On regrette l’oubli, mais il atteste qu’on vivait l’instant, non ? Et c’est bien ce qu’on voulait, non ? Si.

En complément des photos, écrits quotidiens, hebdomadaires et mensuels, je regrette de ne pas avoir tenu un journal des « micro-rencontres ». Ces rencontres éphémères, parfois un échange de sourire voire juste un regard, plus souvent un bonjour, parfois quelques phrases, au mieux un quart d’heure de parlote. Autres cyclistes, commerçants, papis sur leurs bancs, enfants qui jouent… dont je ne connaîtrai jamais les prénoms et dont j’ai oublié fatalement les visages et même la rencontre. Autrefois, je méprisais ces rencontres superficielles. Aujourd’hui je me dis que malgré leur caractère éphémère et superficiel, j’aurais pu faire une belle galerie de deux-cent micro-portraits pour m’aider à les garder en mémoire. Une balayeuse, dans un parc de Barcelone, passe devant moi tandis que je prends mon petit-déjeuner. Je lui propose un café, elle n’a pas le temps, mais merci quand même. Bonne journée. Point. Un groupe de gosses en Tunisie, qui m’arrête sur la route, on rigole, je ne comprends rien, ils voulaient des sous, m’empêchaient de repartir, j’arrive à me dégager, repartir, me balancent des cailloux, c’est bon, je suis hors d’atteinte. Point. Un berger en Sardaigne. Pas de problème, vous pouvez mettre votre tente ici. Bonne nuit. Point. Une femme au Maroc, s’inquiète de savoir si j’ai à manger tandis que je fais une pause. Je pense que j’ai plus à manger qu’elle… Point. Un paysan en Sicile, me demande si j’ai dormi dans cet abri ? Oui. Il rigole, épaté. Bonne route. Point. Un gars à Carpentras, est très intéressé par l’organisation de mes sacoches, la façon dont je cale mon téléphone sous un tendeur. Ça lui donne envie de partir à son tour. On parle petits voyages avant grand voyage, matériel de récupération avant d’investir. Bon il faut que j’y aille. Point. Un couple de français à la laverie dans le nord de l’Espagne. Un autre au camping en Andalousie qui me charge une batterie externe dans leur camping-car. Vous venez d’où ? Vous allez où ? Bonne route. Point. Un jardinier au Portugal. Elle est potable, l’eau de cette fontaine ? Oui, pas de problème. Merci. Bonne route. Point. Tous les cyclistes du dimanche. Eh bé, t’es bien chargé ! Oui, mais j’ai tout mon temps. Point. À raison de deux par jour, j’aurais pu faire plus de deux-cent micro-portraits. Tant pis.

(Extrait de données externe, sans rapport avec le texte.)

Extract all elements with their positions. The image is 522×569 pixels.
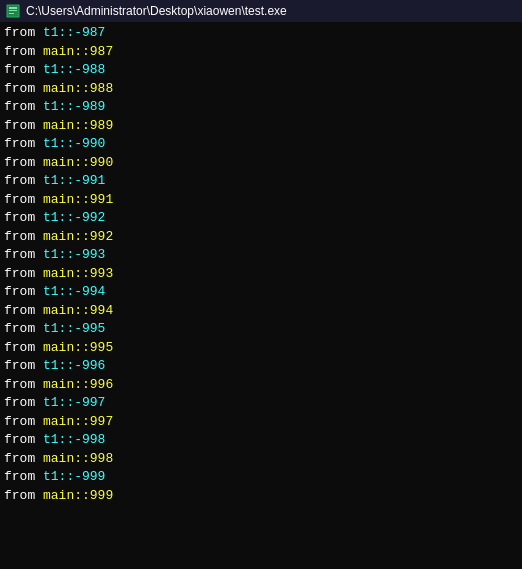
from-keyword: from [4, 358, 43, 373]
console-line: from main::990 [4, 154, 518, 173]
console-line: from t1::-999 [4, 468, 518, 487]
line-value: main::989 [43, 118, 113, 133]
console-line: from t1::-991 [4, 172, 518, 191]
from-keyword: from [4, 395, 43, 410]
line-value: t1::-988 [43, 62, 105, 77]
from-keyword: from [4, 173, 43, 188]
console-line: from main::994 [4, 302, 518, 321]
line-value: t1::-989 [43, 99, 105, 114]
line-value: t1::-997 [43, 395, 105, 410]
console-line: from main::991 [4, 191, 518, 210]
console-line: from t1::-995 [4, 320, 518, 339]
from-keyword: from [4, 469, 43, 484]
console-line: from t1::-990 [4, 135, 518, 154]
console-line: from t1::-988 [4, 61, 518, 80]
from-keyword: from [4, 451, 43, 466]
line-value: main::988 [43, 81, 113, 96]
console-line: from t1::-997 [4, 394, 518, 413]
console-line: from t1::-998 [4, 431, 518, 450]
from-keyword: from [4, 414, 43, 429]
from-keyword: from [4, 377, 43, 392]
line-value: main::995 [43, 340, 113, 355]
line-value: t1::-995 [43, 321, 105, 336]
line-value: t1::-991 [43, 173, 105, 188]
line-value: t1::-992 [43, 210, 105, 225]
line-value: main::998 [43, 451, 113, 466]
line-value: t1::-998 [43, 432, 105, 447]
line-value: main::999 [43, 488, 113, 503]
from-keyword: from [4, 303, 43, 318]
console-line: from main::989 [4, 117, 518, 136]
line-value: main::997 [43, 414, 113, 429]
console-line: from main::996 [4, 376, 518, 395]
line-value: main::996 [43, 377, 113, 392]
line-value: t1::-996 [43, 358, 105, 373]
svg-rect-1 [9, 7, 17, 9]
title-bar: C:\Users\Administrator\Desktop\xiaowen\t… [0, 0, 522, 22]
from-keyword: from [4, 136, 43, 151]
from-keyword: from [4, 118, 43, 133]
from-keyword: from [4, 99, 43, 114]
console-line: from main::987 [4, 43, 518, 62]
from-keyword: from [4, 432, 43, 447]
svg-rect-2 [9, 10, 17, 11]
console-line: from main::993 [4, 265, 518, 284]
line-value: main::990 [43, 155, 113, 170]
from-keyword: from [4, 488, 43, 503]
title-bar-text: C:\Users\Administrator\Desktop\xiaowen\t… [26, 4, 287, 18]
line-value: main::992 [43, 229, 113, 244]
window-icon [6, 4, 20, 18]
console-line: from main::997 [4, 413, 518, 432]
line-value: main::994 [43, 303, 113, 318]
from-keyword: from [4, 229, 43, 244]
console-line: from t1::-992 [4, 209, 518, 228]
from-keyword: from [4, 44, 43, 59]
from-keyword: from [4, 266, 43, 281]
console-line: from t1::-994 [4, 283, 518, 302]
line-value: main::987 [43, 44, 113, 59]
from-keyword: from [4, 284, 43, 299]
from-keyword: from [4, 81, 43, 96]
from-keyword: from [4, 210, 43, 225]
line-value: main::993 [43, 266, 113, 281]
line-value: t1::-993 [43, 247, 105, 262]
from-keyword: from [4, 340, 43, 355]
console-line: from main::999 [4, 487, 518, 506]
console-line: from main::995 [4, 339, 518, 358]
console-line: from t1::-996 [4, 357, 518, 376]
console-line: from t1::-989 [4, 98, 518, 117]
console-line: from main::992 [4, 228, 518, 247]
line-value: t1::-987 [43, 25, 105, 40]
svg-rect-3 [9, 13, 14, 14]
from-keyword: from [4, 62, 43, 77]
from-keyword: from [4, 25, 43, 40]
line-value: t1::-999 [43, 469, 105, 484]
from-keyword: from [4, 321, 43, 336]
console-line: from main::988 [4, 80, 518, 99]
line-value: t1::-990 [43, 136, 105, 151]
console-body: from t1::-987from main::987from t1::-988… [0, 22, 522, 569]
from-keyword: from [4, 247, 43, 262]
from-keyword: from [4, 192, 43, 207]
from-keyword: from [4, 155, 43, 170]
line-value: t1::-994 [43, 284, 105, 299]
console-line: from main::998 [4, 450, 518, 469]
line-value: main::991 [43, 192, 113, 207]
console-line: from t1::-993 [4, 246, 518, 265]
console-line: from t1::-987 [4, 24, 518, 43]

L’aventure se termine. J’ai eu tellement de chance de pouvoir faire ce voyage. Tout ne s’est pas passé comme prévu. Mais qu’est-ce qu’un voyage sabbatique où tout se passe comme prévu ? Peut-on appeler ça un voyage ? L’aventure intérieure compte autant que celle qu’on peut suivre sur une carte. Je ne saurais dire en quoi le voyage m’a transformé. Toute expérience transforme par principe. Peut-être serai-je dorénavant plus modeste, mesuré, tolérant ? Je crois avoir fait pas mal de tri dans mes pensées, avoir gagné en sérénité. J’espère que le retour à la frénésie du monde n’effacera pas complètement ces acquis.

Est-ce que je repartirai ? Sûrement. Aussi longtemps ? Non, une année sabbatique, c’est one shot. Ailleurs, autrement ? Probablement. Qui vivra verra.